"We lament the violence of the conflagration. You are not well disposed towards Barine."

"I care no more for her than this couch here cares for the statue of Mercury in the street!" exclaimed Iras, with repellent arrogance. "There could be no two things in the world more utterly alien than we. Between the woman whose door stands open, and me, there is nothing in common save our sex."

"And," replied Archibius reprovingly, "many a beautiful gift which the gods bestowed upon her as well as upon you. As for the open door, it was closed yesterday. The thieves of whom you spoke spoiled her pleasure in granting hospitality. Antyllus forced himself with noisy impetuosity into her house. This made her dread still more unprecedented conduct in the future. In a few hours she will be on the way to Irenia. I am glad for Caesarion's sake, and still more for his mother's, whom we have wronged by forgetting so long for another."

"To think that we should be forced to do so!" cried Iras excitedly—" now, at this hour, when every drop of blood, every thought of this poor brain should belong to the Queen! Yet it could not be avoided. Cleopatra is returning to us with a heart bleeding from a hundred wounds, and it is terrible to think that a new arrow must strike her as soon as she steps upon her native soil. You know how she loves the boy, who is the living image of the great man with whom she shared the highest joys of love. When she learns that he, the son of Caesar, has given his young heart to the cast-off wife of a street orator, a woman whose home attracted men as ripe dates lure birds, it will be—I know—like rubbing salt into her fresh wounds. Alas! and the one sorrow will not be all. Antony, her husband, also found the way to Barine. He sought her more than once. You cannot know it as I do; but Charmian will tell you how sensitive she has become since the flower of her youthful charms—you don't perceive it—is losing one leaf after another. Jealousy will torture her, and—I know her well—perhaps no one will ever render the siren a greater service than I did when I compelled her to leave the city."

The eyes of Archibius's clever niece had glittered with such hostile feeling as she spoke that he thought with just anxiety of his dead friend's daughter. What did not yet threaten Barine as serious danger Iras had the power to transform into grave peril.
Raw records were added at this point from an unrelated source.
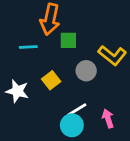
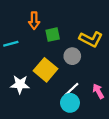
orange arrow: (50, 19) -> (34, 21), size x0.7
cyan line: (28, 47) -> (11, 44), moved
yellow square: (51, 80) -> (45, 70), size x1.5

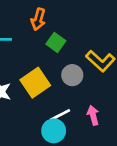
green square: (53, 35) -> (56, 42), turned 32
pink arrow: (98, 91) -> (93, 115), moved

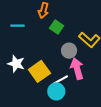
yellow square: (35, 83) -> (39, 71), moved
pink arrow: (93, 115) -> (77, 69), moved, size x1.5

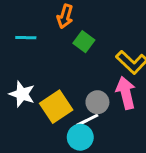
gray circle: (69, 51) -> (97, 102), moved
pink arrow: (77, 69) -> (126, 93), moved

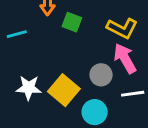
white line: (87, 120) -> (133, 94), moved, turned 35

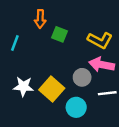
cyan line: (17, 34) -> (15, 43), turned -56
pink arrow: (125, 58) -> (102, 65), turned -50

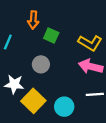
gray circle: (82, 77) -> (41, 64), moved
yellow square: (52, 89) -> (33, 101), moved

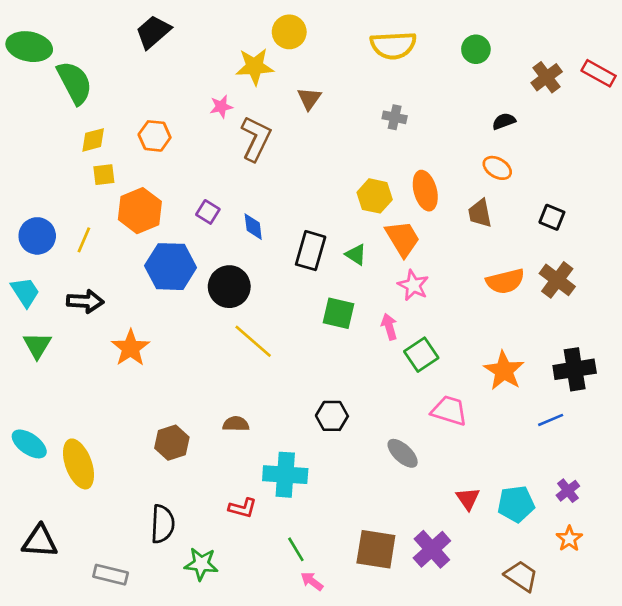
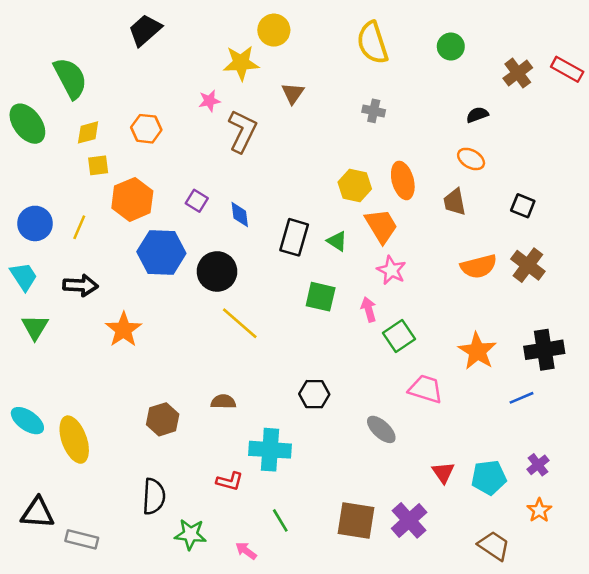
yellow semicircle: (393, 45) -> (372, 43), turned 75
green ellipse: (29, 47) -> (27, 124), moved, turned 42
gray rectangle: (111, 575) -> (82, 539), moved
pink arrow: (312, 581) -> (246, 551), moved

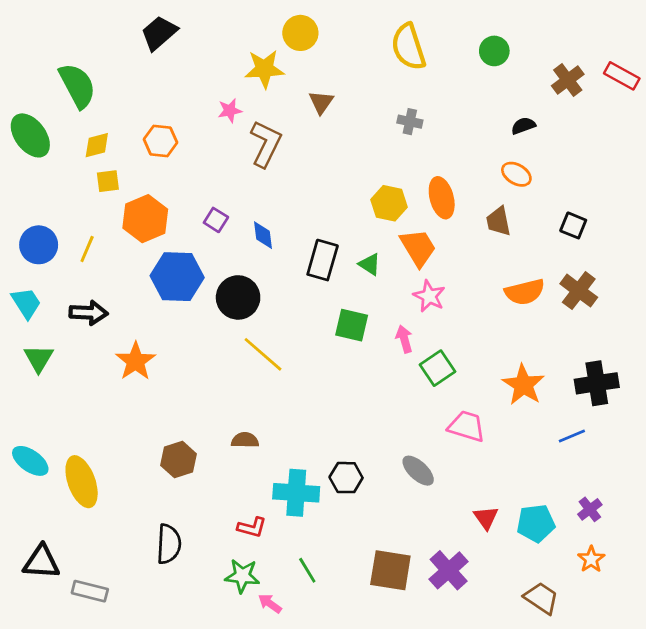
black hexagon: (314, 394) -> (346, 478), moved
green star: (190, 534) -> (242, 576), moved

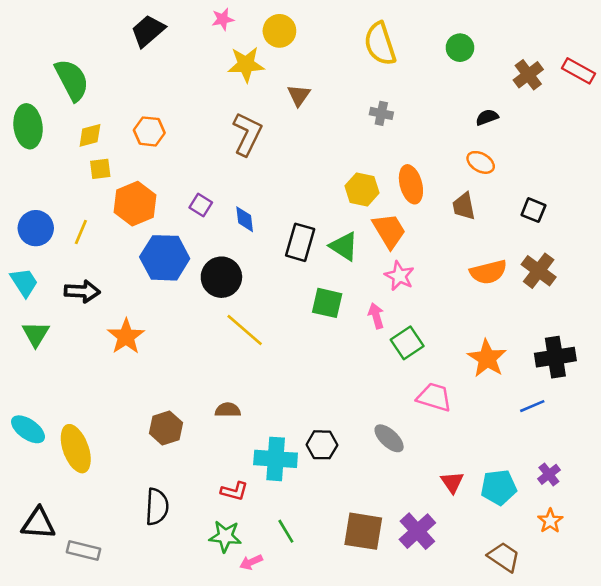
pink star: (230, 111) -> (223, 19), moved
green ellipse: (30, 135) -> (28, 126), turned 30
green triangle: (370, 264) -> (344, 246), size x1.4
pink arrow: (270, 604) -> (251, 562), turned -60

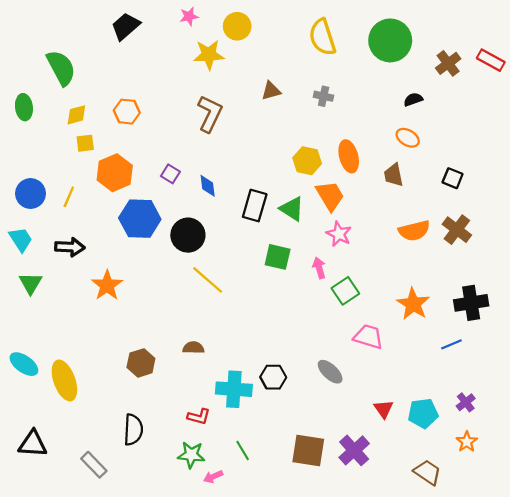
green circle: (460, 48) -> (390, 40), size x1.8
brown triangle: (299, 95) -> (271, 91), moved, turned 40
green ellipse: (28, 126) -> (24, 107), size x0.7
gray rectangle: (83, 551) -> (94, 465), moved, turned 32

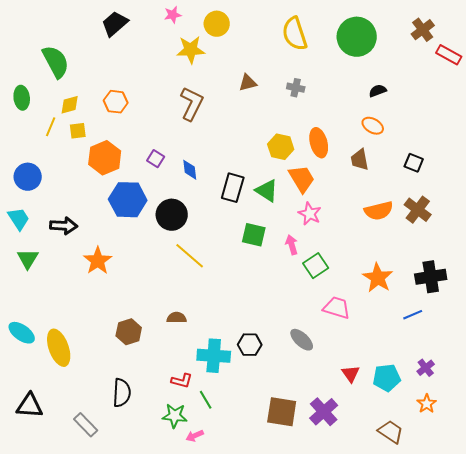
brown cross: (448, 63) -> (423, 30), moved
yellow line: (69, 197) -> (51, 127), moved
green line: (243, 450) -> (206, 400), moved

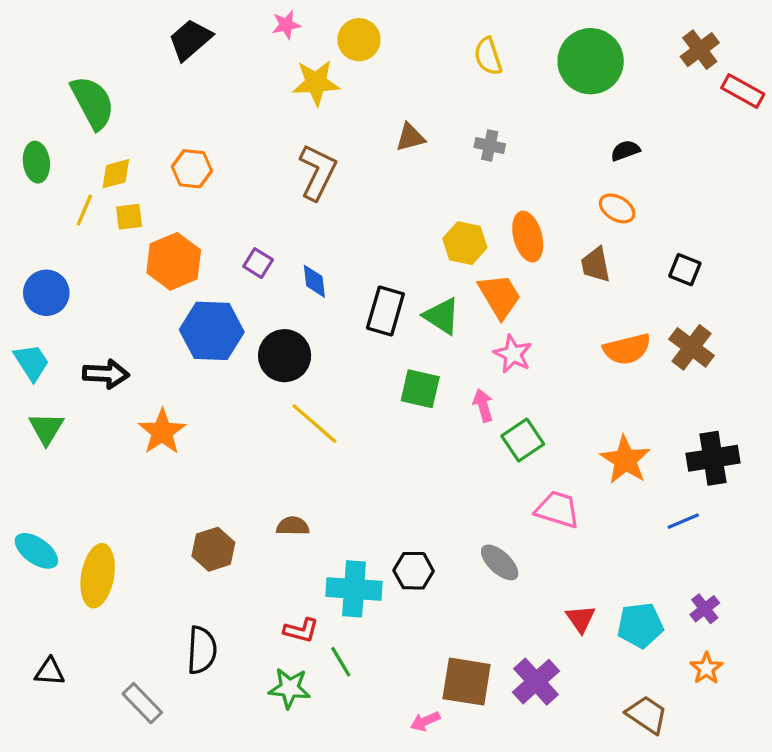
yellow semicircle: (295, 34) -> (488, 56), size x0.7
yellow ellipse: (59, 348) -> (98, 576), turned 30
black triangle: (30, 406) -> (50, 672), size x0.7
pink arrow: (195, 436) -> (425, 721), moved

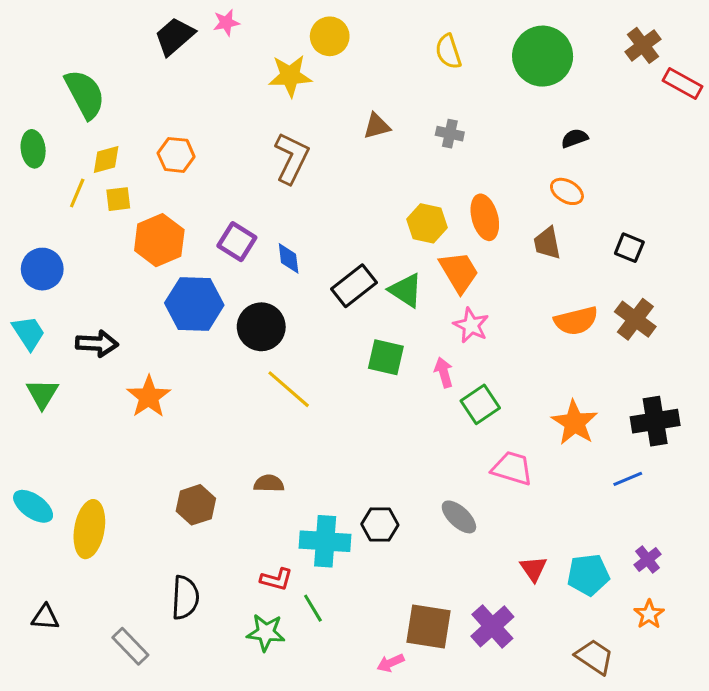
pink star: (286, 25) -> (226, 23), moved
purple square: (258, 263) -> (237, 242), size x1.4
black rectangle: (385, 311) -> (354, 286), turned 36

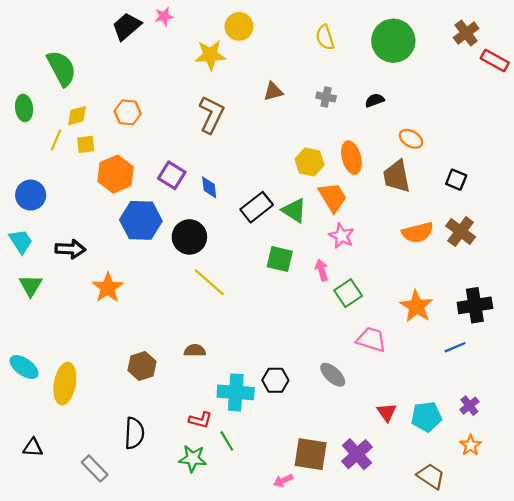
black semicircle: (575, 138) -> (375, 100), moved
brown trapezoid: (547, 243) -> (397, 176), size x1.4

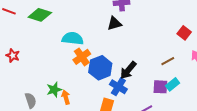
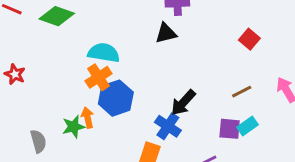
red square: (184, 33) -> (249, 39), moved
orange cross: (82, 57) -> (99, 77), moved
blue hexagon: (100, 68) -> (116, 98), moved
orange arrow: (66, 97) -> (88, 118), moved

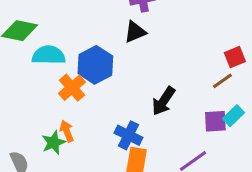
red square: (249, 39) -> (235, 57), moved, turned 36
cyan semicircle: (104, 53) -> (49, 55), moved
blue hexagon: (116, 98) -> (95, 65), moved
blue cross: (168, 126) -> (128, 135), moved

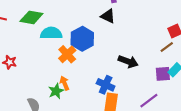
black triangle: (135, 32) -> (108, 16), turned 49
black arrow: (164, 101) -> (128, 61), turned -102

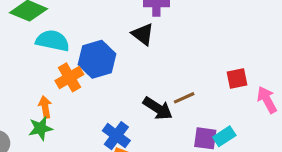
brown line: (167, 47) -> (184, 98), moved
orange arrow: (65, 83) -> (45, 107), moved

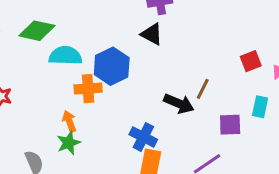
orange cross: (69, 77) -> (88, 89), turned 36
brown line: (184, 98) -> (203, 89), turned -30
cyan rectangle: (224, 136) -> (260, 107), moved, turned -35

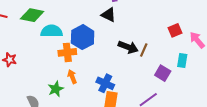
black arrow: (179, 104) -> (128, 47), moved
orange arrow: (69, 121) -> (72, 77), moved
purple square: (230, 125) -> (163, 73), turned 35

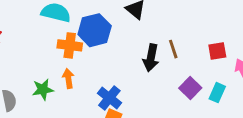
black arrow: (128, 47) -> (151, 58), turned 66
brown line: (144, 50) -> (173, 49), moved, turned -56
purple square: (163, 73) -> (190, 88), moved

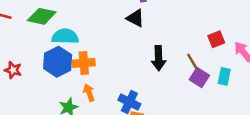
blue hexagon: (95, 30) -> (58, 62), moved
brown line: (173, 49) -> (192, 62), moved

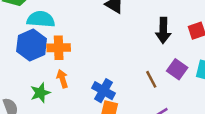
black arrow: (159, 58) -> (163, 30), moved
brown line: (192, 62) -> (151, 79), moved

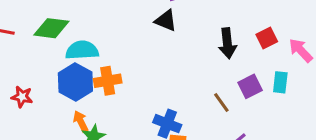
purple square: (177, 69) -> (250, 86), turned 36
orange arrow: (62, 79) -> (81, 121), moved

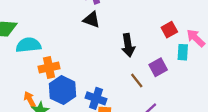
black arrow: (227, 43) -> (128, 45), moved
blue hexagon: (75, 82) -> (62, 90), moved
cyan rectangle: (280, 82) -> (183, 52), moved

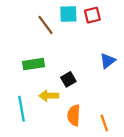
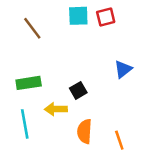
brown line: (46, 25) -> (32, 28), moved
green rectangle: (34, 64) -> (29, 83), moved

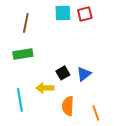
brown line: (32, 28) -> (26, 23), turned 48
blue triangle: (123, 69) -> (84, 74), moved
green rectangle: (29, 83) -> (23, 54), moved

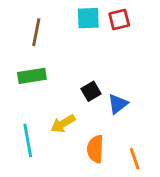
black square: (63, 73) -> (91, 91), moved
yellow arrow: (45, 88) -> (63, 124), turned -30

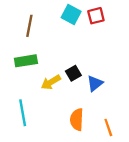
cyan square: (88, 18) -> (71, 15), turned 30
yellow arrow: (63, 124) -> (51, 82), moved

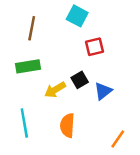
red square: (96, 16) -> (94, 47), moved
orange semicircle: (77, 120) -> (67, 125), moved
orange line: (108, 127) -> (118, 139), turned 54

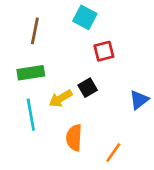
blue triangle: (103, 91) -> (139, 100), moved
cyan line: (24, 123) -> (31, 115), moved
orange line: (118, 139) -> (113, 153), moved

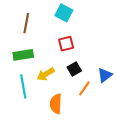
red square: (104, 51) -> (66, 44), moved
black square: (88, 88) -> (74, 69), moved
orange line: (113, 153) -> (84, 88), moved

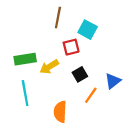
cyan square: (64, 13) -> (88, 30), moved
brown line: (26, 23) -> (58, 17), moved
yellow arrow: (46, 74) -> (49, 67), moved

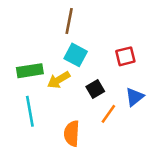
cyan square: (88, 30) -> (76, 55), moved
red square: (71, 47) -> (125, 56), moved

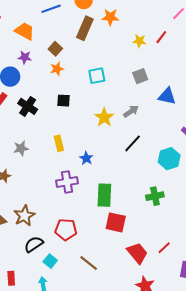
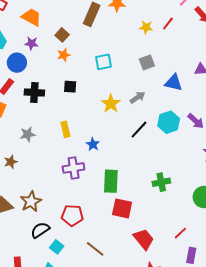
black cross: (28, 106) -> (34, 92), turned -30
cyan hexagon: (169, 159) -> (169, 122), moved
red line: (164, 248) -> (180, 233), moved

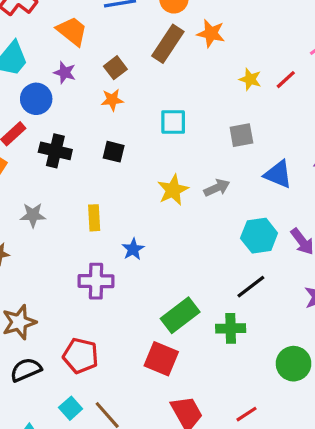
black line: (139, 130) -> (251, 287), moved
green rectangle: (111, 181) -> (180, 315), moved, turned 40
cyan square: (57, 247) -> (71, 408), moved

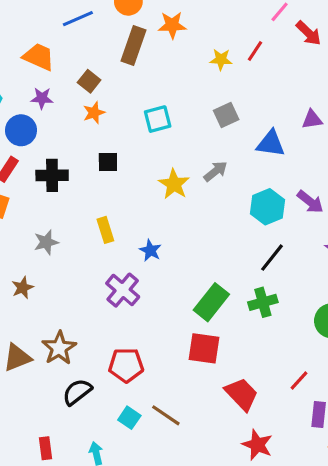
purple cross: (96, 281) -> (123, 290), turned -36

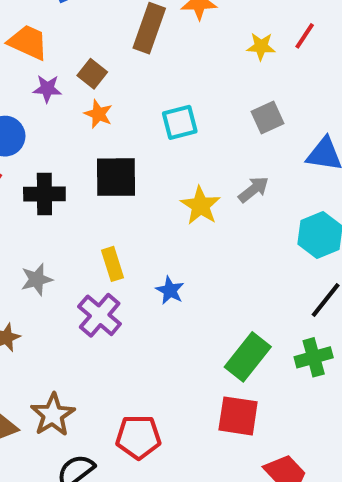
purple star: (42, 98) -> (47, 89), moved
orange star: (94, 113) -> (98, 114), turned -30
black square: (108, 162) -> (116, 177), size x1.6
purple cross: (123, 290) -> (100, 315), moved

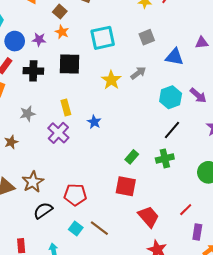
purple star: (47, 89) -> (39, 39), moved
cyan square: (180, 122) -> (103, 38), size x1.4
green rectangle: (248, 357) -> (132, 157), size x0.6

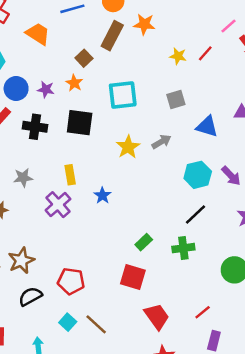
brown square: (60, 12) -> (84, 58), moved

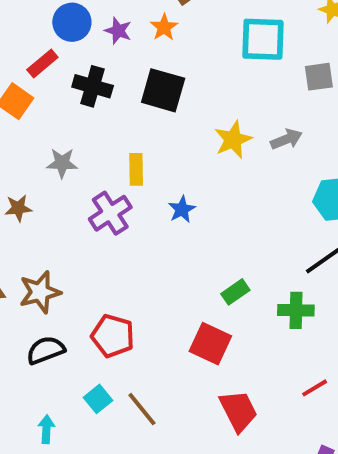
cyan square: (123, 95) -> (263, 39), moved
red line: (203, 312) -> (315, 388), moved

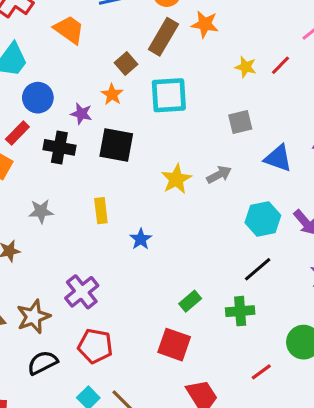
purple star: (118, 31) -> (81, 114), moved
cyan square: (263, 39) -> (169, 95), moved
purple cross: (110, 213) -> (82, 292), moved

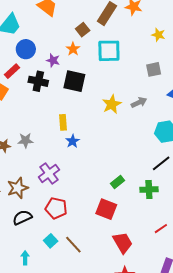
gray star: (41, 211) -> (25, 140), moved
blue star: (141, 239) -> (73, 141), moved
Dion had begged him to maintain strict secrecy; but even had he been permitted to speak, he would not have done so now. From his knowledge of Iras's character she might be expected, if she learned that some one had come between her and the friend of her youth, to shrink from no means of spoiling her game. He remembered the noble Macedonian maiden whom the Queen had begun to favour, and who was hunted to death by Iras's hostile intrigues. Few were more clever, and—if she once loved—more loyal and devoted, more yielding, pliant, and in happy hours more bewitching, yet even in childhood she had preferred a winding path to a straight one. It seemed as if her shrewdness scorned to attain the end desired by the simple method lying close at hand. How willingly his mother and his younger sister Charmian had cared for the slaves and nursed them when they were ill; nay, Charmian had gained in her Nubian maid Aniukis a friend who would have gone to death for her sake! Cleopatra, too, when a child, had found sincere delight in taking a bouquet to his parents' sick old housekeeper and sitting by her bedside to shorten the time for her with merry talk. She had gone to her unasked, while Iras had often been punished because she had made the lives of numerous slaves in her parents' household still harder by unreasonable harshness. This trait in her character had roused her uncle's anxiety and, in after-years, her treatment of her inferiors had been such that he could not number her among the excellent of her sex. Therefore he was the more joyfully surprised by the loyal, unselfish love with which she devoted herself to the service of the Queen. Cleopatra had gratified Charmian's wish to have her niece for an assistant; and Iras, who had never been a loving daughter to her own faithful mother, had served her royal mistress with the utmost tenderness.

Archibius valued this loyalty highly, but he knew what awaited any one
who became the object of her hatred, and the fear that it would involve
Barine in urgent peril was added to his still greater anxiety for
Cleopatra.

When about to depart, burdened by the sorrowful conviction that he was powerless against his niece's malevolent purpose, he was detained by the representation that every fresh piece of intelligence would first reach the Sebasteum and her. Some question might easily arise which his calm, prudent mind could decide far better than hers, whose troubled condition resembled a shallow pool disturbed by stones flung into the waves.

The apartments of his sister Charmian, which were connected with his by a corridor, were empty, and Iras begged him to remain there a short time. The anxiety and dread that oppressed her heart would kill her. To know that he was near would be the greatest comfort.

When Archibius hesitated because he deemed it his duty to urge Caesarion, over whom he possessed some influence, to give up his foolish wishes for his mother's sake, Iras assured him that he would not find the youth. He had gone hunting with Antyllus and some other friends. She had approved the plan, because it removed him from the city and Barine's dangerous house.